Work request:
Send each entry back exactly as given, pictures excluded.

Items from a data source
- Opening Delimiter -

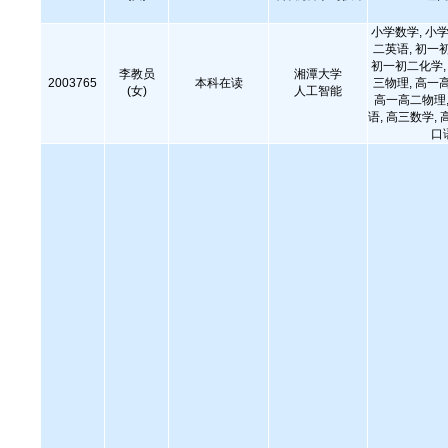
小学数学, 小学
二英语, 初一
初一初二化学, 
李教员
湘潭大学
2003765
本科在读
三物理, 高一
(女)
人工智能
高一高二物理,
语, 高三数学, 
口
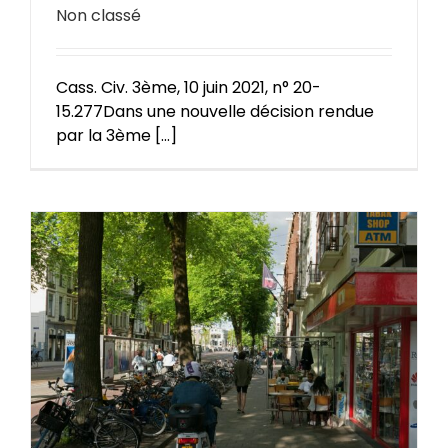
Non classé
Cass. Civ. 3ème, 10 juin 2021, n° 20-
15.277Dans une nouvelle décision rendue
par la 3ème [...]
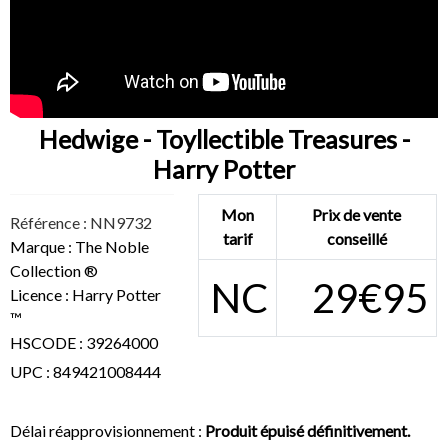
Hedwige - Toyllectible Treasures -
Harry Potter
Mon
Prix de vente
Référence : NN9732
tarif
conseillé
Marque : The Noble
Collection ®
NC
29€95
Licence : Harry Potter
™
HSCODE : 39264000
UPC : 849421008444
Délai réapprovisionnement :
Produit épuisé définitivement.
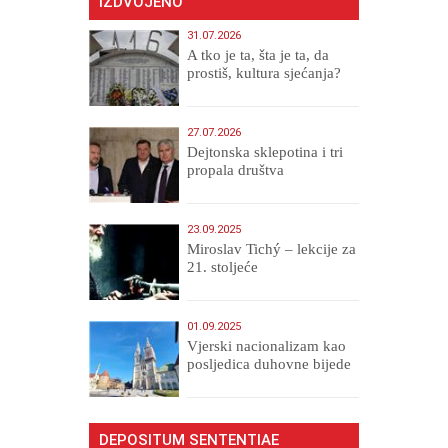
IZDVOJENO
31.07.2026
A tko je ta, šta je ta, da
prostiš, kultura sjećanja?
27.07.2026
Dejtonska sklepotina i tri
propala društva
23.09.2025
Miroslav Tichý – lekcije za
21. stoljeće
01.09.2025
​Vjerski nacionalizam kao
posljedica duhovne bijede
DEPOSITUM SENTENTIAE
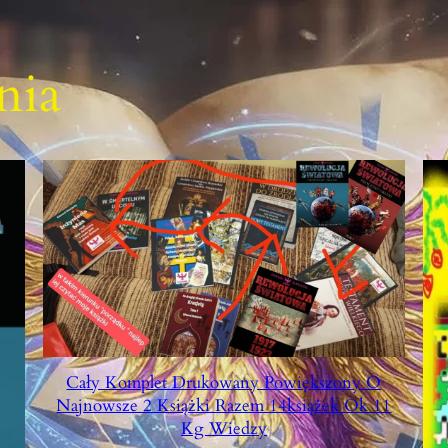
nia
Cały Komplet Drukowany Powiększony O
Najnowsze 2 Książki Razem 14książek Ok 11
Kg Wiedzy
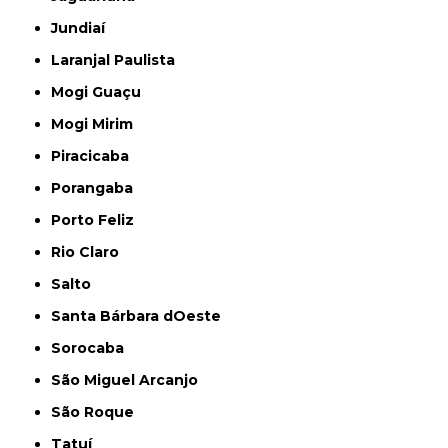
Jundiaí
Laranjal Paulista
Mogi Guaçu
Mogi Mirim
Piracicaba
Porangaba
Porto Feliz
Rio Claro
Salto
Santa Bárbara dOeste
Sorocaba
São Miguel Arcanjo
São Roque
Tatuí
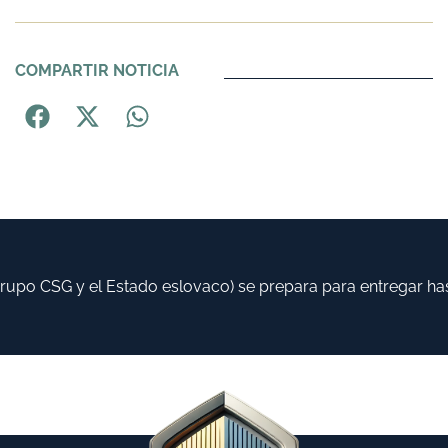
COMPARTIR NOTICIA
CSG y el Estado eslovaco) se prepara para entregar hasta 58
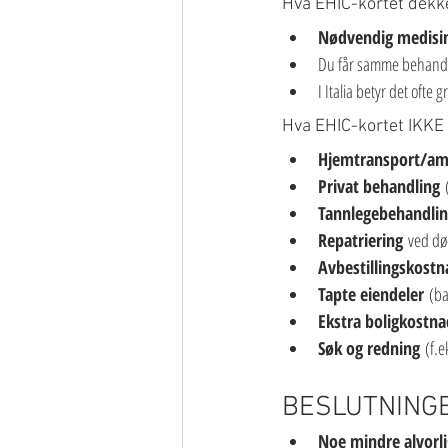
Hva EHIC-kortet dekk
Nødvendig medisi
Du får samme behandl
I Italia betyr det ofte 
Hva EHIC-kortet IKKE
Hjemtransport/am
Privat behandling
 
Tannlegebehandli
Repatriering
 ved dø
Avbestillingskostn
Tapte eiendeler
 (ba
Ekstra boligkostna
Søk og redning
 (f.e
BESLUTNINGE
Noe mindre alvorli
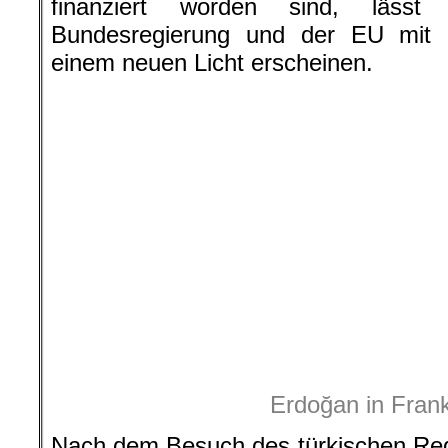
beim französischen Staatspräsident
deutlich, dass es bei dem Treff
Beziehungen“ ging.
Bitte weiter lese
s
Quelle:
AFN New
hier geht es weiter »
.
Für den Inhalt dieses Artikels ist d
verantwortlic
Dabei muss es sich nicht grundsätz
Redaktion hand
Dieses Werk ist lizenziert unter einer C
Nicht kommerziell – Keine Bearbeitungen 4.
Auch linker Journalismus ist nicht 
und auch kleine Spenden können he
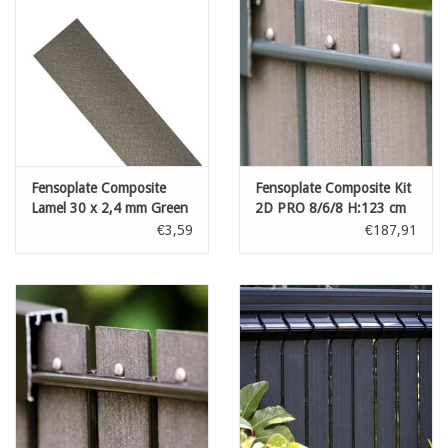
Fensoplate Composite
Fensoplate Composite Kit
Lamel 30 x 2,4 mm Green
2D PRO 8/6/8 H:123 cm
Grey H:183 cm
L:250 cm Wenge Brown
€3,59
€187,91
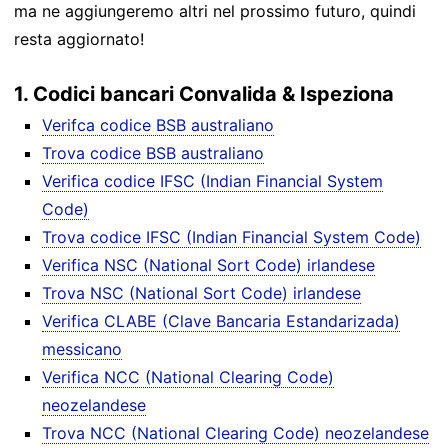
ma ne aggiungeremo altri nel prossimo futuro, quindi
resta aggiornato!
1. Codici bancari Convalida & Ispeziona
Verifca codice BSB australiano
Trova codice BSB australiano
Verifica codice IFSC (Indian Financial System
Code)
Trova codice IFSC (Indian Financial System Code)
Verifica NSC (National Sort Code) irlandese
Trova NSC (National Sort Code) irlandese
Verifica CLABE (Clave Bancaria Estandarizada)
messicano
Verifica NCC (National Clearing Code)
neozelandese
Trova NCC (National Clearing Code) neozelandese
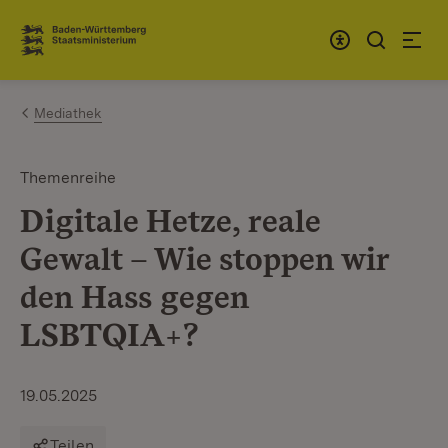
Zum Inhalt springen
Link zur Startseite
Mediathek
Themenreihe
Digitale Hetze, reale
Gewalt – Wie stoppen wir
den Hass gegen
LSBTQIA+?
19.05.2025
Teilen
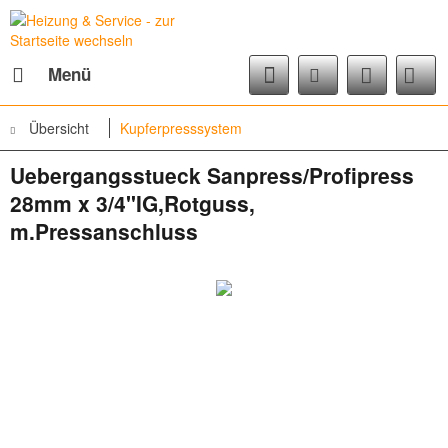
Menü
Übersicht
Kupferpresssystem
Uebergangsstueck Sanpress/Profipress
28mm x 3/4"IG,Rotguss,
m.Pressanschluss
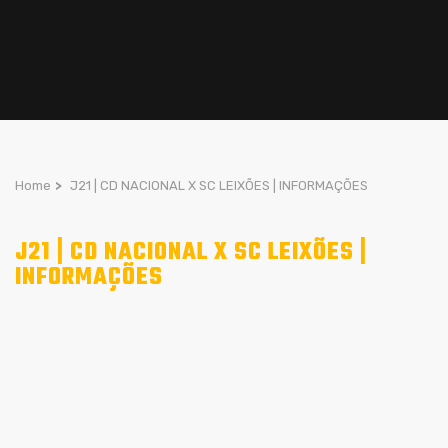
Home
>
J21 | CD NACIONAL X SC LEIXÕES | INFORMAÇÕES
J21 | CD NACIONAL X SC LEIXÕES |
INFORMAÇÕES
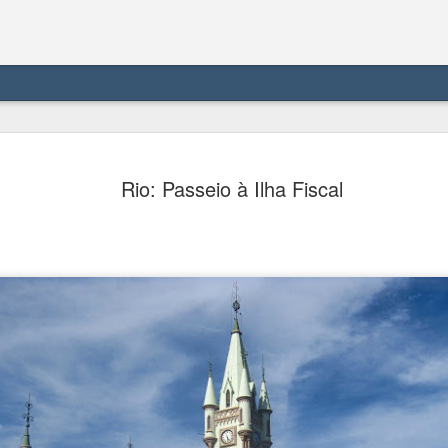
Meersburg 
AUG
Rio: Passeio à Ilha Fiscal
6
castelo me
Meersburg se localiza à be
Alemanha, com 5.600 habit
um conto de fadas, com se
em alemão significa "castel
compacto e dividido em cida
com castelo e palácio junt
Em termos de transporte, 
divisória nos lugares que 
Card, que recebi no hotel 
dali para leste o trajeto er
A cidade não é servida por 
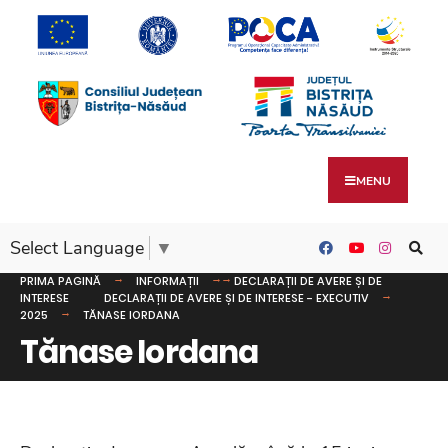
MENU
Select Language
▼
PRIMA PAGINĂ
INFORMAȚII
DECLARAȚII DE AVERE ȘI DE
INTERESE
DECLARAȚII DE AVERE ȘI DE INTERESE - EXECUTIV
2025
TĂNASE IORDANA
Tănase Iordana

- Closing Delimiter -

Response area:
小学数学, 小学
二英语, 初一
初一初二化学, 
李教员
湘潭大学
2003765
本科在读
三物理, 高一
(女)
人工智能
高一高二物理,
语, 高三数学, 
口
Non classé
Cass. Civ. 3ème, 10 juin 2021, n° 20-
15.277Dans une nouvelle décision rendue
par la 3ème [...]
Hedwige - Toyllectible Treasures -
Harry Potter
Mon
Prix de vente
Référence : NN9732
tarif
conseillé
Marque : The Noble
Collection ®
NC
29€95
Licence : Harry Potter
™
HSCODE : 39264000
UPC : 849421008444
Délai réapprovisionnement :
Produit épuisé définitivement.
IZDVOJENO
31.07.2026
A tko je ta, šta je ta, da
prostiš, kultura sjećanja?
27.07.2026
Dejtonska sklepotina i tri
propala društva
23.09.2025
Miroslav Tichý – lekcije za
21. stoljeće
01.09.2025
​Vjerski nacionalizam kao
posljedica duhovne bijede
DEPOSITUM SENTENTIAE
nia
Cały Komplet Drukowany Powiększony O
Najnowsze 2 Książki Razem 14książek Ok 11
Kg Wiedzy
Jundiaí
Laranjal Paulista
Mogi Guaçu
Mogi Mirim
Piracicaba
Porangaba
Porto Feliz
Rio Claro
Salto
Santa Bárbara dOeste
Sorocaba
São Miguel Arcanjo
São Roque
Tatuí
COMPARTIR NOTICIA
CSG y el Estado eslovaco) se prepara para entregar hasta 58
Hva EHIC-kortet dekk
Nødvendig medisi
Du får samme behandl
I Italia betyr det ofte 
Hva EHIC-kortet IKKE
Hjemtransport/am
Privat behandling
 
Tannlegebehandli
Repatriering
 ved dø
Avbestillingskostn
Tapte eiendeler
 (ba
Ekstra boligkostna
Søk og redning
 (f.e
BESLUTNINGE
Noe mindre alvorli
beim französischen Staatspräsident
deutlich, dass es bei dem Treff
Beziehungen“ ging.
Bitte weiter lese
s
Quelle:
AFN New
hier geht es weiter »
.
Für den Inhalt dieses Artikels ist d
verantwortlic
Dabei muss es sich nicht grundsätz
Redaktion hand
Dieses Werk ist lizenziert unter einer C
Nicht kommerziell – Keine Bearbeitungen 4.
Auch linker Journalismus ist nicht 
und auch kleine Spenden können he
Fensoplate Composite
Fensoplate Composite Kit
Lamel 30 x 2,4 mm Green
2D PRO 8/6/8 H:123 cm
Grey H:183 cm
L:250 cm Wenge Brown
€3,59
€187,91
ma ne aggiungeremo altri nel prossimo futuro, quindi
resta aggiornato!
1. Codici bancari Convalida & Ispeziona
Verifca codice BSB australiano
Trova codice BSB australiano
Verifica codice IFSC (Indian Financial System
Code)
Trova codice IFSC (Indian Financial System Code)
Verifica NSC (National Sort Code) irlandese
Trova NSC (National Sort Code) irlandese
Verifica CLABE (Clave Bancaria Estandarizada)
messicano
Verifica NCC (National Clearing Code)
neozelandese
Trova NCC (National Clearing Code) neozelandese
Zum Inhalt springen
Link zur Startseite
Mediathek
Themenreihe
Digitale Hetze, reale
Gewalt – Wie stoppen wir
den Hass gegen
LSBTQIA+?
19.05.2025
Teilen
Menü
Übersicht
Kupferpresssystem
Uebergangsstueck Sanpress/Profipress
28mm x 3/4"IG,Rotguss,
m.Pressanschluss
Home
>
J21 | CD NACIONAL X SC LEIXÕES | INFORMAÇÕES
J21 | CD NACIONAL X SC LEIXÕES |
INFORMAÇÕES
Meersburg 
AUG
Rio: Passeio à Ilha Fiscal
6
castelo me
Meersburg se localiza à be
Alemanha, com 5.600 habit
um conto de fadas, com se
em alemão significa "castel
compacto e dividido em cida
com castelo e palácio junt
Em termos de transporte, 
divisória nos lugares que 
Card, que recebi no hotel 
dali para leste o trajeto er
A cidade não é servida por 
MENU
Select Language
▼
PRIMA PAGINĂ
INFORMAȚII
DECLARAȚII DE AVERE ȘI DE
INTERESE
DECLARAȚII DE AVERE ȘI DE INTERESE - EXECUTIV
2025
TĂNASE IORDANA
Tănase Iordana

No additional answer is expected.